─── Data records ───

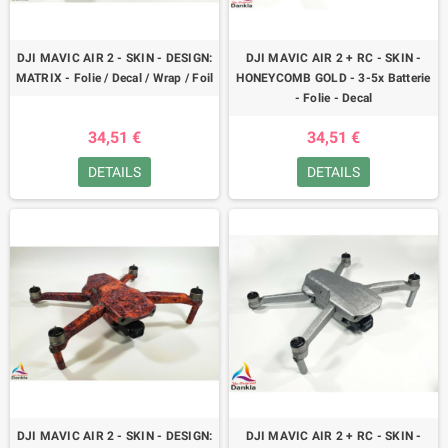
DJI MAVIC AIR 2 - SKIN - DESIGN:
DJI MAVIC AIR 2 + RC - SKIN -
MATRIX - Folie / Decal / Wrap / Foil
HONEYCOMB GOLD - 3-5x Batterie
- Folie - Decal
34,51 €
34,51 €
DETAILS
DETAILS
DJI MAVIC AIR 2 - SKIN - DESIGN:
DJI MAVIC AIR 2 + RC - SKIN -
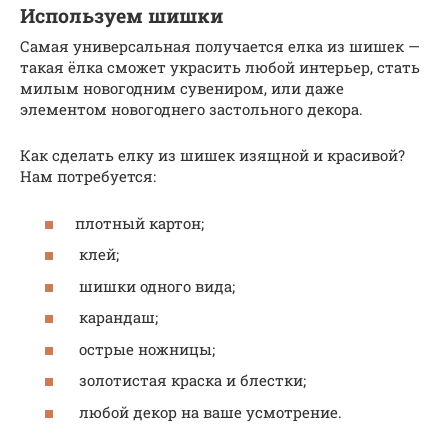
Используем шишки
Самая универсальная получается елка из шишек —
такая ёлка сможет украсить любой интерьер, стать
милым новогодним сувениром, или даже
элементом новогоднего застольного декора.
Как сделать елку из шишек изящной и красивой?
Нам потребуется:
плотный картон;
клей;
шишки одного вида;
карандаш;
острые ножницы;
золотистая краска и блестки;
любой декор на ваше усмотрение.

───

**Task to carry out**
From the first line to the last, set down the records word for word and drop the images.

**Response to the task**
DJI MAVIC AIR 2 - SKIN - DESIGN:
DJI MAVIC AIR 2 + RC - SKIN -
MATRIX - Folie / Decal / Wrap / Foil
HONEYCOMB GOLD - 3-5x Batterie
- Folie - Decal
34,51 €
34,51 €
DETAILS
DETAILS
DJI MAVIC AIR 2 - SKIN - DESIGN:
DJI MAVIC AIR 2 + RC - SKIN -
Используем шишки
Самая универсальная получается елка из шишек —
такая ёлка сможет украсить любой интерьер, стать
милым новогодним сувениром, или даже
элементом новогоднего застольного декора.
Как сделать елку из шишек изящной и красивой?
Нам потребуется:
плотный картон;
клей;
шишки одного вида;
карандаш;
острые ножницы;
золотистая краска и блестки;
любой декор на ваше усмотрение.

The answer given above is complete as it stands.